Finance education needs more humility, argues Simon Taylor of Cambridge Judge Business School.
There has been plenty of blame cast for the financial crisis of 2007-2008, most of it aimed at bankers, but finance education and training has hardly been blameless, argues Simon Taylor, University Lecturer in Finance and Director of the Master of Finance Programme at Cambridge Judge Business School.
A “standard set of finance concepts and tools” have been used to train people in the finance industry for decades, but many of those are based on very shaky foundations, Taylor told an audience in Mumbai on 28 January.

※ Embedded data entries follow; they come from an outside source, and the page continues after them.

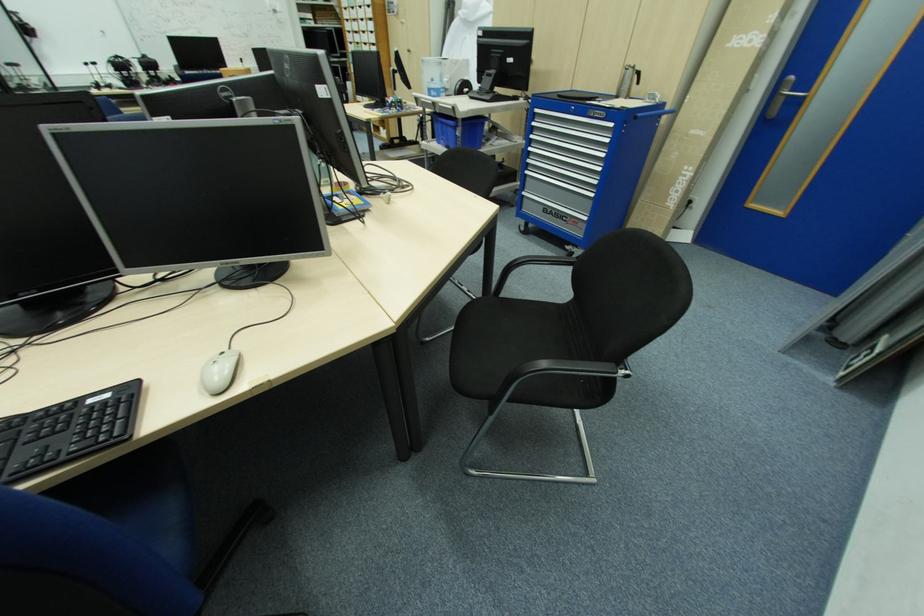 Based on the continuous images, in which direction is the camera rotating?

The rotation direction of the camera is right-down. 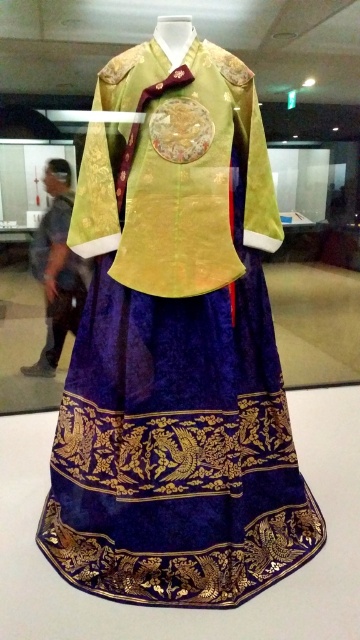 Is velvet gold brocade dress at center below velvet fabric dress at center?

Correct, velvet gold brocade dress at center is located below velvet fabric dress at center.

Who is more forward, (169, 589) or (57, 307)?

Point (169, 589) is in front.

Between point (176, 324) and point (72, 285), which one is positioned behind?

The point (72, 285) is behind.

Find the location of a particular element. The image size is (360, 640). velvet gold brocade dress at center is located at coordinates (176, 346). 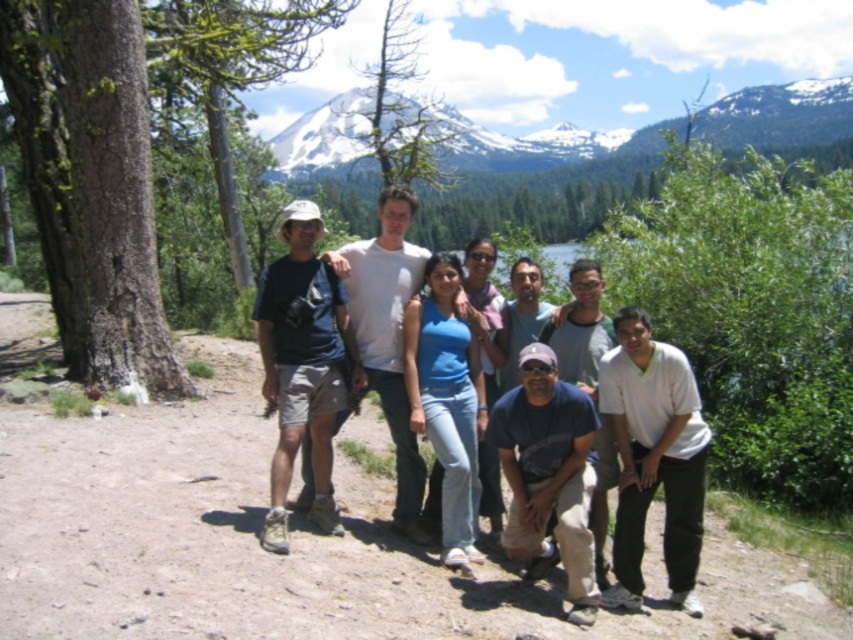 You are standing at the point labeled point (450, 499) and want to walk to the point labeled point (326, 307). Which direction should you move in relation to the camera?

You should move away from the camera because point (326, 307) is farther from the viewer than point (450, 499).

You are a photographer trying to capture a group photo of the scene. You need to ensure that the white cotton shirt at lower right and the blue denim jeans at center are both visible in the frame. Given their relative widths, which object might require more careful framing to ensure it doesn not get cut off?

The white cotton shirt at lower right has a lesser width compared to blue denim jeans at center, so the blue denim jeans at center may require more careful framing to ensure it does not get cut off due to its larger width.

You are a photographer trying to capture a group photo of the matte blue shirt at center and the white cotton shirt at lower right. Which of the two should you focus on first if you want to ensure both are in focus, considering their sizes?

The matte blue shirt at center is larger in size than the white cotton shirt at lower right, so focusing on the matte blue shirt at center first would ensure both are in focus since it is the larger subject. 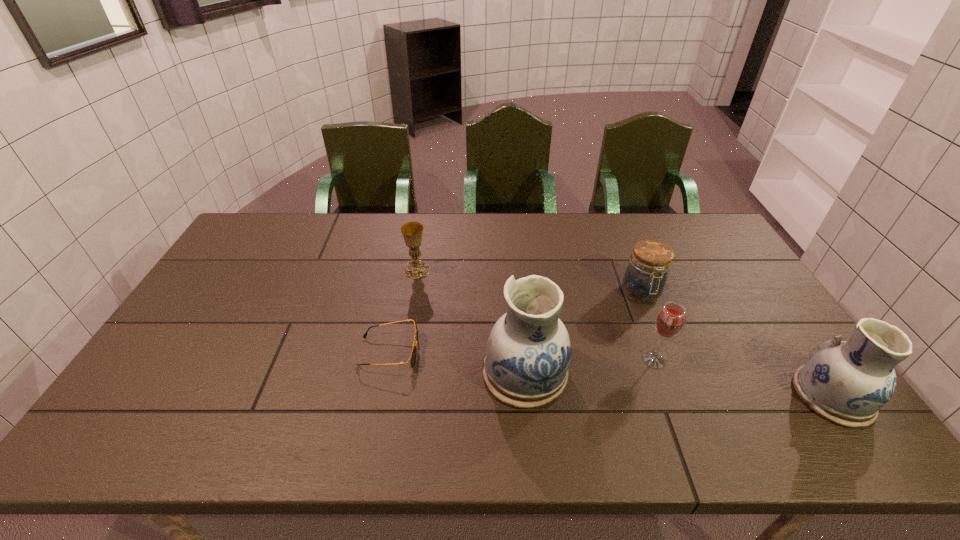 Identify the location of free space located 0.220m on the lid of the jar. (672, 370).

You are a GUI agent. You are given a task and a screenshot of the screen. Output one action in this format:
    pyautogui.click(x=<x>, y=<y>)
    Task: Click on the free region located 0.320m on the left of the chalice
    This screenshot has width=960, height=540.
    Given the screenshot: What is the action you would take?
    pyautogui.click(x=306, y=270)

Where is `vacant space located 0.050m on the right of the wineglass`? vacant space located 0.050m on the right of the wineglass is located at coordinates (687, 360).

This screenshot has height=540, width=960. I want to click on free spot located 0.130m on the front-facing side of the sunglasses, so click(467, 352).

Locate an element on the screen. The image size is (960, 540). object that is at the right edge is located at coordinates (847, 382).

Identify the location of object that is at the near right corner. (847, 382).

In the image, there is a desktop. Where is `vacant area at the far edge`? vacant area at the far edge is located at coordinates (507, 224).

The height and width of the screenshot is (540, 960). In the image, there is a desktop. Find the location of `vacant space at the near edge`. vacant space at the near edge is located at coordinates (612, 394).

Locate an element on the screen. The image size is (960, 540). vacant area at the right edge of the desktop is located at coordinates (711, 288).

The height and width of the screenshot is (540, 960). I want to click on vacant space at the far right corner of the desktop, so click(x=696, y=221). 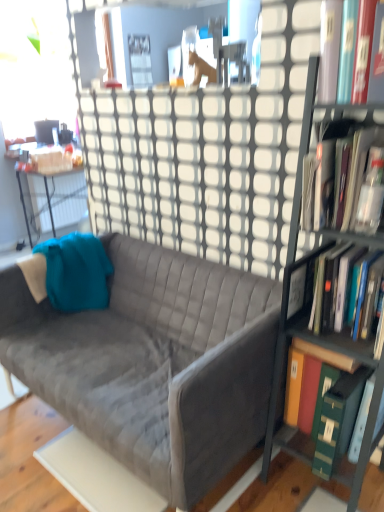 You are a GUI agent. You are given a task and a screenshot of the screen. Output one action in this format:
    pyautogui.click(x=<x>, y=<y>)
    Task: Click on the free point above green hardcover book at right, marked as the 4th book in a top-to-bottom arrangement (from a real-world perspective)
    
    Given the screenshot: What is the action you would take?
    pyautogui.click(x=341, y=348)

Another problem is that students are often, to borrow the words of former US Defence Secretary Donald Rumsfeld, not properly informed about the “known unknowns.”
“We have to make students aware of what is known, but also how limited, fragmented and tentative that knowledge is,” Taylor says, urging that several elements should become standard fixtures in the education of financiers and others entering the investment industry.
They include a broad knowledge of history, not only the dates of financial crises but “turning points” in the development of modern financial products and macroeconomic theory; an emphasis on the limitations of traditional models of economic decision making, by looking beyond behavioural finance to other factors such as system dynamics; and lessons on just how provisional all financial knowledge really is, so finance professionals “don’t blindly apply something on the assumption that it always yields precise results.”
Taylor acknowledged that “every syllabus is finite,” so adding these elements may mean that other concepts are left out of a finance education – so programmes must strike a fine balance in order to become “more sceptical and pragmatic without undermining their students’ confidence in finance completely.”
On his recent trip to India, Taylor said he detected an upbeat feeling about the future under relatively new Prime Minister Narendra Modi, reflected in a booming stock market, but this followed five years “widely seen as having achieved very little in economic policy” amid frustration that the country had stepped backwards following impressive growth.
Taylor says:
It’s a little early to know whether Modi’s cautious but determined attempts to improve India as a place to do business and to attract more foreign investment will be enough to push economic growth back up again, but there is a lot of optimism in India.